POV-Ray : Newsgroups : povray.off-topic : Pointless but satisfying : Re: Pointless but satisfying Server Time
5 Sep 2024 19:27:55 EDT (-0400)
  Re: Pointless but satisfying  
From: Darren New
Date: 21 Jul 2009 11:46:15
Message: <4a65e2c7$1@news.povray.org>
Invisible wrote:
> I think perhaps the best thing would be to perform this transformation 
> first, and only then attempt to do the actual parsing. The explicitly 
> delimited stuff looks a damn site easier to parse.

They're isomorphic. They are, by definition, exactly as easy to parse. :-)

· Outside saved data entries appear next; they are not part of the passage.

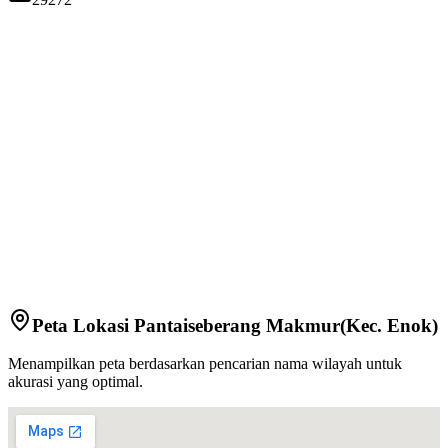
Peta Lokasi
Pantaiseberang Makmur
(Kec.
Enok
)
Menampilkan peta berdasarkan pencarian nama wilayah untuk
akurasi yang optimal.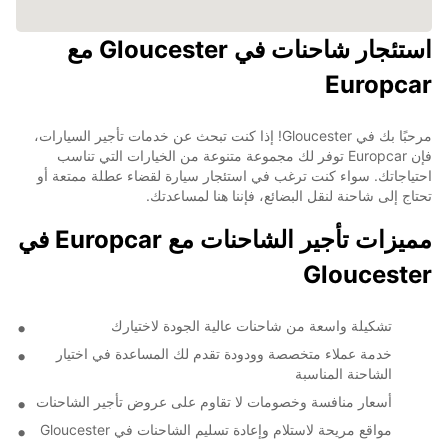
استئجار شاحنات في Gloucester مع
Europcar
مرحبًا بك في Gloucester! إذا كنت تبحث عن خدمات تأجير السيارات،
فإن Europcar توفر لك مجموعة متنوعة من الخيارات التي تناسب
احتياجاتك. سواء كنت ترغب في استئجار سيارة لقضاء عطلة ممتعة أو
تحتاج إلى شاحنة لنقل البضائع، فإننا هنا لمساعدتك.
مميزات تأجير الشاحنات مع Europcar في
Gloucester
تشكيلة واسعة من شاحنات عالية الجودة لاختيارك
خدمة عملاء متخصصة وودودة تقدم لك المساعدة في اختيار
الشاحنة المناسبة
أسعار منافسة وخصومات لا تقاوم على عروض تأجير الشاحنات
مواقع مريحة لاستلام وإعادة تسليم الشاحنات في Gloucester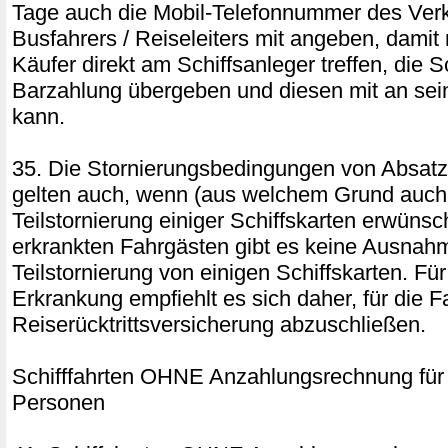
Tage auch die Mobil-Telefonnummer des Verk
Busfahrers / Reiseleiters mit angeben, damit
Käufer direkt am Schiffsanleger treffen, die 
Barzahlung übergeben und diesen mit an se
kann.
35. Die Stornierungsbedingungen von Absatz
gelten auch, wenn (aus welchem Grund auch
Teilstornierung einiger Schiffskarten erwünsch
erkrankten Fahrgästen gibt es keine Ausnahm
Teilstornierung von einigen Schiffskarten. Für
Erkrankung empfiehlt es sich daher, für die F
Reiserücktrittsversicherung abzuschließen.
Schifffahrten OHNE Anzahlungsrechnung für
Personen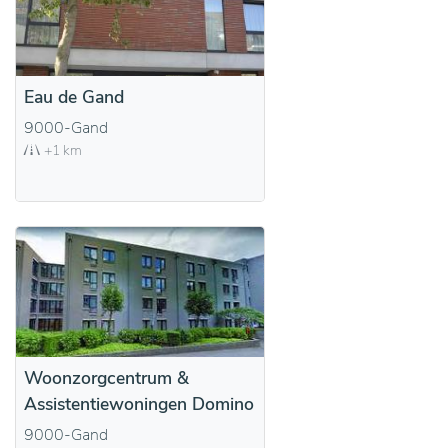
Eau de Gand
9000-Gand
+1 km
Woonzorgcentrum &
Assistentiewoningen Domino
9000-Gand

But yes, the fact that you can go back and forth is one way to know it's not 
"context sensitive".  "Context sensitive" means something like "assignment 
means something different if it's in the 'else' part of the 'if' instead of 
the 'then' part."  Sort of like the difference between lexical scoping and 
textual scoping.

> Of course, the fun part is now trying to relate the location of any 
> parse errors back to the original source code. Indeed, with everything 
> I've done so far, it seems that making it *work* is relatively easy, but 
> making it give useful error messages if the user makes a mistake is 
> drastically harder.

Embed non-Haskell codes for line numbers.

[@1] foo x = [@2] case x of [@3] {1 -> "one"; [@4] 2 -> "two";
    [@5] 3 -> "three"}

> The only significant point is that this prevents you writing a 
> stand-alone Haskell parser; it can't be done. You can't parse Haskell 
> without comprehending it.

Depends what you mean by "parse" and "comprehend", but yes, I know what you 
mean. You can parse tokens, and you can only build a parse tree if you have 
the definitions. But that's true of almost any language; it's certainly true 
of any language where you'd talk about a parse tree. It's just that most of 
those languages have hard-coded operators, precedences, etc. They're just in 
a table in the compiler instead of in the source code.

You need to parse it into a map from symbol to definition, then figure out 
what order to parse the definitions in, yes?

-- 
   Darren New, San Diego CA, USA (PST)
   "We'd like you to back-port all the changes in 2.0
    back to version 1.0."
   "We've done that already. We call it 2.0."